Filial son Badhummus rises early to call home for Dear Mum's birthday. On the other side of the world, the clan has just returned from a celebratory dinner. Dear Mum, overcome by three glasses of wine, is unable to receive the call. I find myself in ribald 3-way conversation with Dear Dad and starving artist Little Brother.
“Aw, crap,” says Brother. “We didn't play the Anal Game on the ride home.”
“How could we?” accuses Dear Dad. “You conked out in the back seat.”
I beg them to clarify, quickly.
The Anal Game, it turns out, is a trifle to while away time on lonely stretches of highway.
“Just put the word anal in front of the names of cars you pass,” explains Little Brother.
“Ah,” I say. “Anal Explorer.”
“Anal Probe,” says Little Brother.
“Anal Protege,” adds Dear Dad.
“If you introduce a band to the Anal Game while they're on tour, they will love you for it and buy you drinks,” promises Little Brother.
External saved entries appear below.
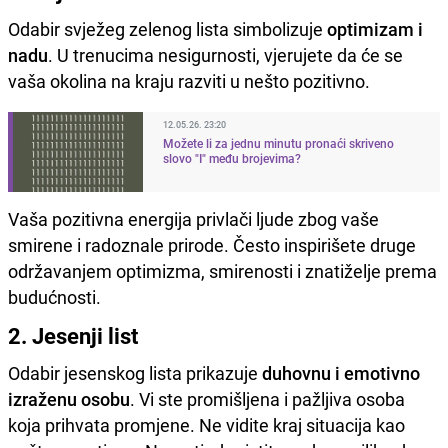
Odabir svježeg zelenog lista simbolizuje
optimizam i
nadu
. U trenucima nesigurnosti, vjerujete da će se
vaša okolina na kraju razviti u nešto pozitivno.
12.05.26. 23:20
Možete li za jednu minutu pronaći skriveno
slovo "I" među brojevima?
Vaša pozitivna energija privlači ljude zbog vaše
smirene i radoznale prirode. Često inspirišete druge
održavanjem optimizma, smirenosti i znatiželje prema
budućnosti.
2. Jesenji list
Odabir jesenskog lista prikazuje
duhovnu i emotivno
izraženu osobu
. Vi ste promišljena i pažljiva osoba
koja prihvata promjene. Ne vidite kraj situacija kao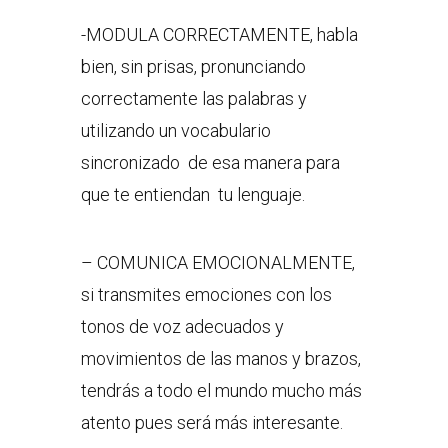
-MODULA CORRECTAMENTE, habla
bien, sin prisas, pronunciando
correctamente las palabras y
utilizando un vocabulario
sincronizado de esa manera para
que te entiendan tu lenguaje.
– COMUNICA EMOCIONALMENTE,
si transmites emociones con los
tonos de voz adecuados y
movimientos de las manos y brazos,
tendrás a todo el mundo mucho más
atento pues será más interesante.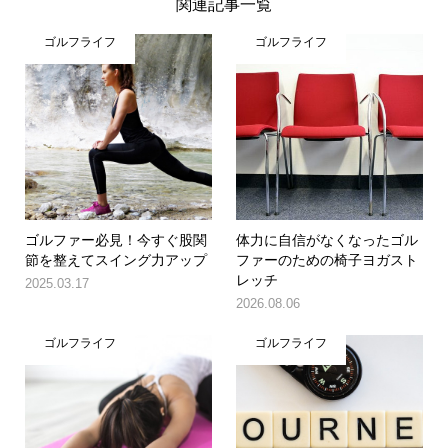
関連記事一覧
ゴルフライフ
ゴルフライフ
ゴルファー必見！今すぐ股関
体力に自信がなくなったゴル
節を整えてスイング力アップ
ファーのための椅子ヨガスト
レッチ
2025.03.17
2026.08.06
ゴルフライフ
ゴルフライフ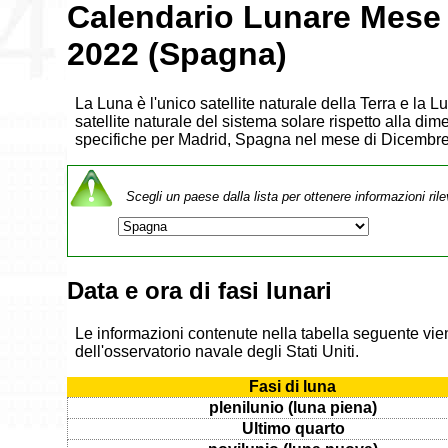
Calendario Lunare Mese
2022 (Spagna)
La Luna è l'unico satellite naturale della Terra e la 
satellite naturale del sistema solare rispetto alla dim
specifiche per Madrid, Spagna nel mese di Dicembr
Scegli un paese dalla lista per ottenere informazioni rile
Data e ora di fasi lunari
Le informazioni contenute nella tabella seguente vien
dell'osservatorio navale degli Stati Uniti.
Fasi di luna
plenilunio (luna piena)
Ultimo quarto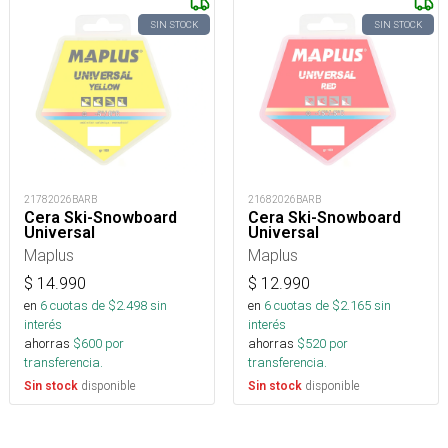
SIN STOCK
SIN STOCK
21782026BARB
21682026BARB
Cera Ski-Snowboard
Cera Ski-Snowboard
Universal
Universal
Maplus
Maplus
$
14.990
$
12.990
en
6
cuotas de $
2.498
sin
en
6
cuotas de $
2.165
sin
interés
interés
ahorras
$
600
por
ahorras
$
520
por
transferencia.
transferencia.
disponible
disponible
Sin stock
Sin stock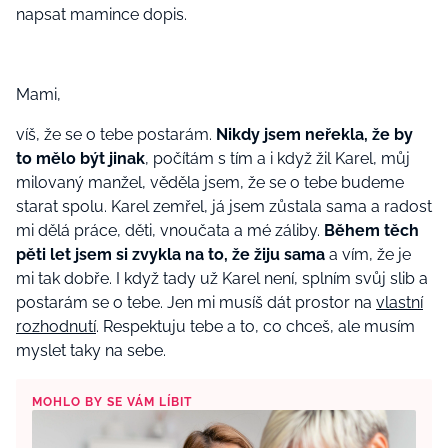
napsat mamince dopis.
Mami,
víš, že se o tebe postarám.
Nikdy jsem neřekla, že by
to mělo být jinak
, počítám s tím a i když žil Karel, můj
milovaný manžel, věděla jsem, že se o tebe budeme
starat spolu. Karel zemřel, já jsem zůstala sama a radost
mi dělá práce, děti, vnoučata a mé záliby.
Během těch
pěti let jsem si zvykla na to, že žiju sama
a vím, že je
mi tak dobře. I když tady už Karel není, splním svůj slib a
postarám se o tebe. Jen mi musíš dát prostor na
vlastní
rozhodnutí
. Respektuju tebe a to, co chceš, ale musím
myslet taky na sebe.
MOHLO BY SE VÁM LÍBIT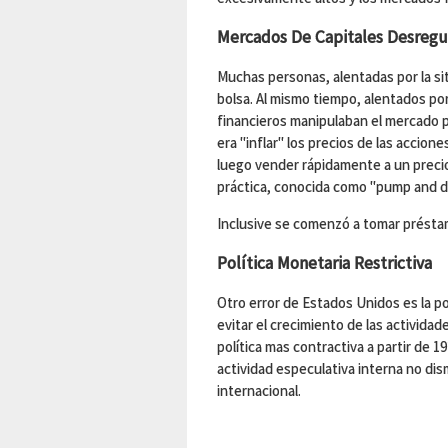
Mercados De Capitales Desregu
Muchas personas, alentadas por la si
bolsa. Al mismo tiempo, alentados por
financieros manipulaban el mercado p
era "inflar" los precios de las accio
luego vender rápidamente a un precio
práctica, conocida como "pump and d
Inclusive se comenzó a tomar préstam
Política Monetaria Restrictiva
Otro error de Estados Unidos es la po
evitar el crecimiento de las activida
política mas contractiva a partir de 
actividad especulativa interna no dis
internacional.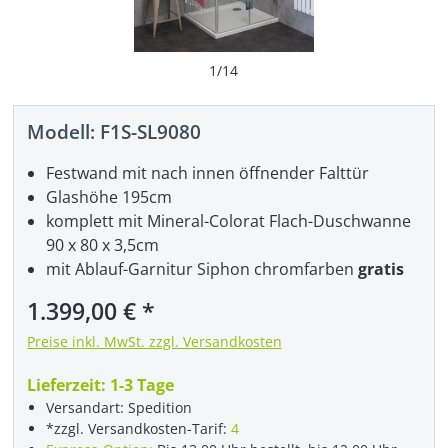
1
/
14
Modell:
F1S-SL9080
Festwand mit nach innen öffnender Falttür
Glashöhe 195cm
komplett mit Mineral-Colorat Flach-Duschwanne
90 x 80 x 3,5cm
mit Ablauf-Garnitur Siphon chromfarben
gratis
Regulärer Preis:
1.399,00 €
Preise inkl. MwSt. zzgl. Versandkosten
Lieferzeit:
1-3 Tage
Versandart: Spedition
*zzgl. Versandkosten-Tarif:
4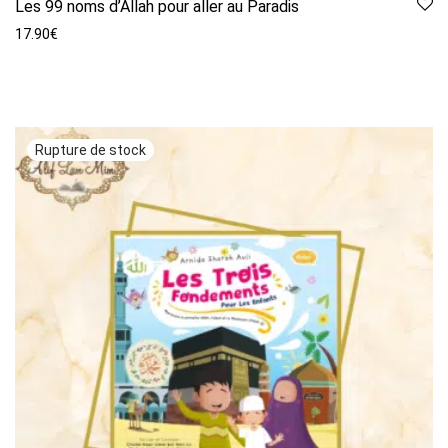
Les 99 noms d’Allah pour aller au Paradis
17.90
€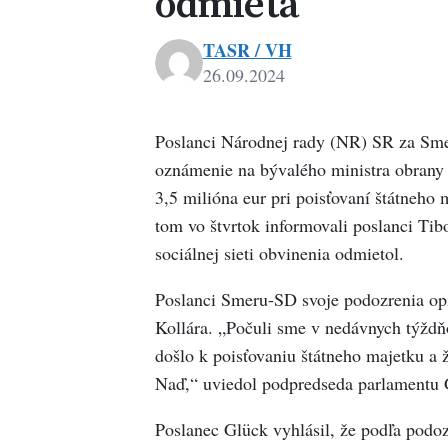
odmieta
TASR / VH
26.09.2024
Poslanci Národnej rady (NR) SR za Smer
oznámenie na bývalého ministra obrany J
3,5 milióna eur pri poisťovaní štátneho 
tom vo štvrtok informovali poslanci Ti
sociálnej sieti obvinenia odmietol.
Poslanci Smeru-SD svoje podozrenia op
Kollára. „Počuli sme v nedávnych týždňo
došlo k poisťovaniu štátneho majetku a ž
Naď,“ uviedol podpredseda parlamentu 
Poslanec Glück vyhlásil, že podľa podo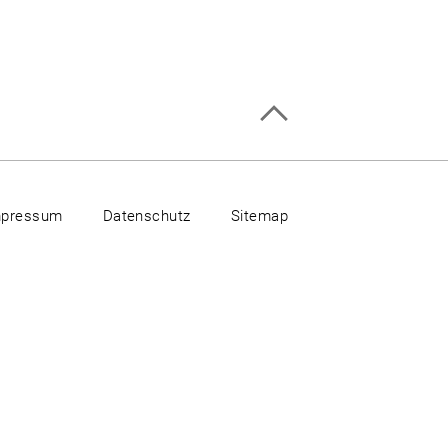
mpressum
Datenschutz
Sitemap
The experiment yields mixed results on the streets of Taipei. Among my first encounters are the Anal Panther and the Anal Super Exceed, but they are soon outnumbered by such jabberwocky creations as the Anal Cefiro and the Anal Altis. Also, the Anal Virage—had it been the Anal Virago, we'd have had a real winner on our hands.
Scooters provide zestier sport. Badhummus himself straddles a zippy, fully-insured Anal Jockey, and he jostles through traffic in the good company of the Anal Fiddle, the Anal Fighter, the Anal Forte, the Anal Freeway, the Anal Folly, the Anal Fever, the Anal Fuzzy, the Anal Force, the Anal 風, the Anal Breeze, the Anal Dick, the Anal Movie, the Anal Majesty, the Anal Vino, the Anal Jog, the Anal XPro, the Anal Going, the Anal Cabin, the Anal Attila, the Anal Easy, and one 50cc Anal Let's.